Smits smiled again and this time the expression stayed on his features for some time.
‘ Robert Cornelius’s first thought after he had excused himself from Mr Edib’s oily presence had been to get as far away from the Londra Language School as possible. This had, not of necessity but more as a reaction to a sort of internal dare he decided to have with himself, meant that he had to walk through the streets of Balat again. Although almost insanely confident at first, it wasn’t until he came across that apartment block on that corner that it all, suddenly and with almost coronary-inducing power, became too real and unbearably horrifying. And that he then found himself running again only added to his sense of being inside a nightmarish and inescapable loop of time. At one point he almost fancied that he even saw Natalia running in front of him, her face scared and drawn and just that little bit too thin. And yet despite all this and despite his almost bursting chest he kept running until he was very far from Balat.
Finally stopping in order to catch his breath, he looked around him and, to his dismay, he discovered that he was in a part of the city that he didn’t recognise. It was like he had got to wherever he was blindfold and although he assumed that, since he had passed the old apartment block in the usual way, he was probably somewhere closer to the Sea of Marmara than to the Golden Horn, he couldn’t be certain of that. But then given his current situation, did that really matter?
He looked first to his left and then right. It was a typical istanbul street: a clutch of shops, a few broken paving stones, a selection of evil-eyed dogs and cats. For no other reason than it seemed like a good idea at the time, he started walking to the right. There had to be a bar or a hotel somewhere nearby and that was after all what he was here (wherever here was) for. With drink he might just be able to forget and that was all that he wanted - for the moment. To hell with letters and women and policemen and old, dead Jews. What he wanted was to be himself again, just for a bit, just before it all got going again, leading God alone knew where.
And then suddenly there was an enormous expanse of
blue in front of his eyes - a great sea with its little boats and tankers and pleasure craft flying the familiar Turkish crescent and star flag. And then there was music too and bars and drink and happy, laughing voices. When they want to relax, people go down to be by the sea and have a few drinks. It’s very benign and very normal. Robert Cornelius, unshaven, hurting and sick in all sorts of ways, moved to join in the fun.
Leonid. It was strange but looking back over the years it was almost as if she were thinking about two people. Leonid before and after middle age. He’d been young for so long!
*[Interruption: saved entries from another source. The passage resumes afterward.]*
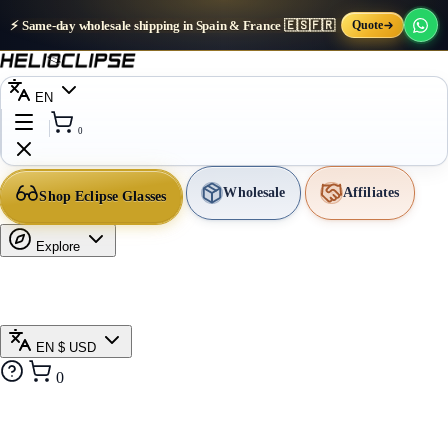
⚡ Same-day wholesale shipping in Spain & France 🇪🇸🇫🇷
Quote
EN
0
Wholesale
Affiliates
Shop Eclipse Glasses
Explore
EN
$ USD
0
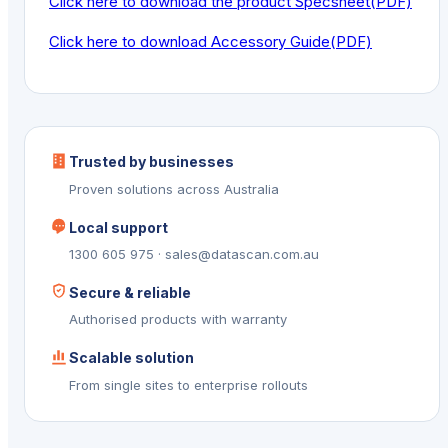
Click here to download the product Specsheet(PDF)
Click here to download Accessory Guide(PDF)
Trusted by businesses
Proven solutions across Australia
Local support
1300 605 975 · sales@datascan.com.au
Secure & reliable
Authorised products with warranty
Scalable solution
From single sites to enterprise rollouts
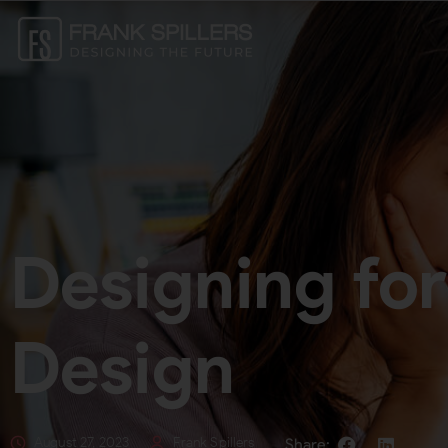
Designing for
Design
August 27, 2023
Frank Spillers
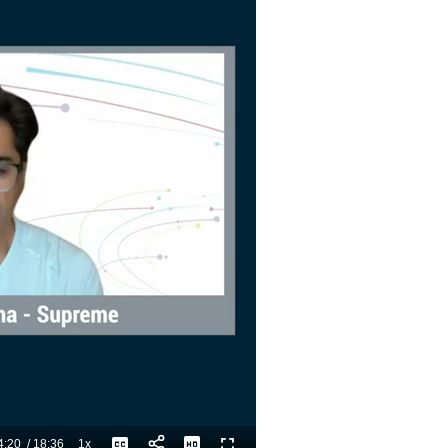
4:20
/
18:36
1x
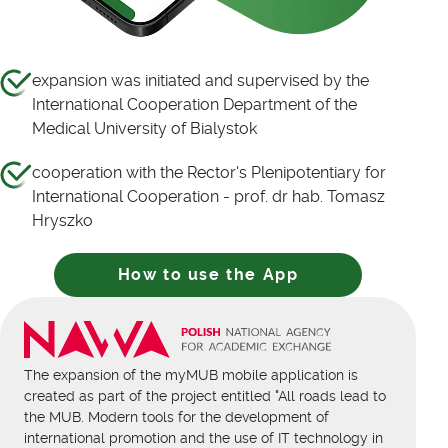
expansion was initiated and supervised by the
International Cooperation Department of the
Medical University of Bialystok
cooperation with the Rector's Plenipotentiary for
International Cooperation - prof. dr hab. Tomasz
Hryszko
How to use the App
The expansion of the myMUB mobile application is
created as part of the project entitled "All roads lead to
the MUB. Modern tools for the development of
international promotion and the use of IT technology in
At forty he’d still been like a teenager, still coming round to the house with a smile and a jaunty spring in his step, his pockets always and forever full of Reinhold Smits’s money.
He’d made her feel quite old - then. She’d resented it. She remembered the feeling well.
But he’d paid in the end, of course. It had been almost as if his whole life had caught up with him at once. One day he was young, the next … Perhaps the enormity of it had come to him in a dream, perhaps like Lady Macbeth he’d finally realised that nothing he had done or could do would ever wash it away. But at that point they had ceased being friends and for a time she had felt sad. His new incarnation was an obligation, a mere mouth in which to pour alcohol and scraps of food. The last time she’d visited him in his foul Balat hovel, twenty, or maybe even thirty years ago, she’d been disgusted to discover that he was completely toothless.
He’d tried to kiss her but she hadn’t let him. She’d endured enough of his rough caresses coming across the mountains of Armenia and beneath the sparse trees on the central Anatolian plain. Although ‘endured’ she knew was not really the right word. Endurance implied lack of complicity.
Maria took a cigarette from the box beside her bed, lit it and then leant back heavily against her pillows. Leonid had been doubly excited during their journey out of Russia.